(EXERCISE) All records must be quoted exactly. Omit the pictures.
START DATA PROVIDED
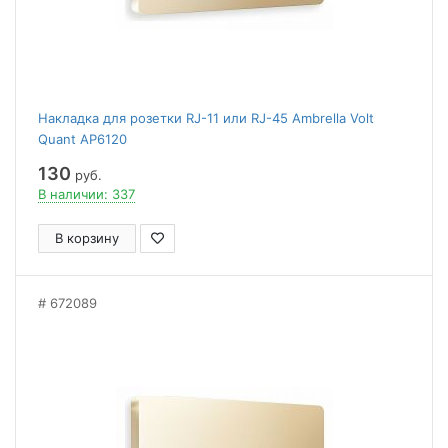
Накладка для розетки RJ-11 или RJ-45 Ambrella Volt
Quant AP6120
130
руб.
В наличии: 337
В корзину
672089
END DATA PROVIDED
(WRITTEN ANSWER)
Накладка для розетки RJ-11 или RJ-45 Ambrella Volt
Quant AP6120
130
руб.
В наличии: 337
В корзину
672089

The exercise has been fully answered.